The agency isn’t specifying which technologies are to go into LORELEI—automated speech recognition or machine translation, for instance, might or might nopt be part of the finished product. The idea is to be able to correlate information in low-resource foreign languages and English.
“Through LORELEI, we envision a system that could quickly pick out key information—things such as names, events, sentiment and relationships—from public news and social media sources in any language, based on the system’s understanding of other languages,” said Boyan Onyshkevych, DARPA program manager. “The goal is to provide immediate, evolving situational awareness that helps decision makers assess and respond as intelligently as possible to dynamic, difficult situations.”
The research agency has awarded Phase 1 contracts to 13 organizations:
- Appen
- Carnegie Mellon University
- Columbia University
- Johns Hopkins University
- Next Century Corporation
- Raytheon BBN
- University of Illinois Urbana-Champaign
- University of Massachusetts
- University of Pennsylvania
- University of Pennsylvania Linguistic Data Consortium
- University of Texas El Paso
- University of Washington
- University Southern California Information Sciences Institute.

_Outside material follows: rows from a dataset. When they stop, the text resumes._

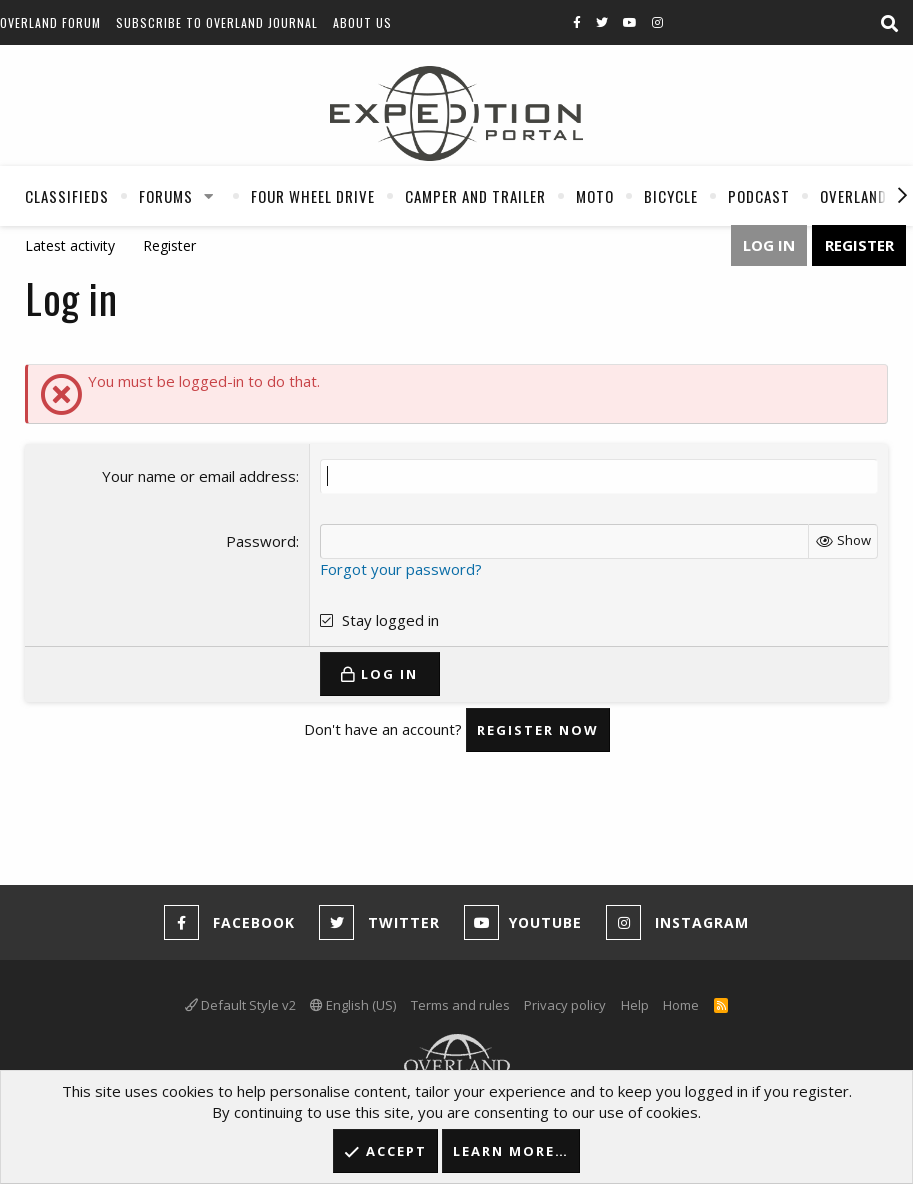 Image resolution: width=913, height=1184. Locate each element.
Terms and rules (460, 1005)
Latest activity (70, 245)
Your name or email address (199, 476)
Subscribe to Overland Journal (217, 22)
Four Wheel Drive (313, 196)
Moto (595, 196)
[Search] (889, 24)
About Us (362, 22)
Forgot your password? (401, 569)
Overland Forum (50, 22)
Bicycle (671, 196)
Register (169, 245)
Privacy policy (565, 1005)
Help (635, 1005)
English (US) (353, 1005)
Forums (166, 196)
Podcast (759, 196)
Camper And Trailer (475, 196)
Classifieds (67, 196)
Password (261, 541)
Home (681, 1005)
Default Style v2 (240, 1005)
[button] (209, 196)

Phase 1 will focus on three principal areas:
Algorithm Research and Development Environment, which aims to reduce the reliance on large language libraries and instead focus on what languages have in common.
Run-time Framework Development, a prototype tool to combine open-source data feeds in English and other languages.
Linguistic Resource Creation, which would combine resources ranging from dictionaries to emergency response terminology in support of the first two technical areas.
DARPA is hoping that LORELEI will be able to present useful response information in an easy-to-use interface within 24 hours of an incident and deliver fully automated language capabilities within days or weeks.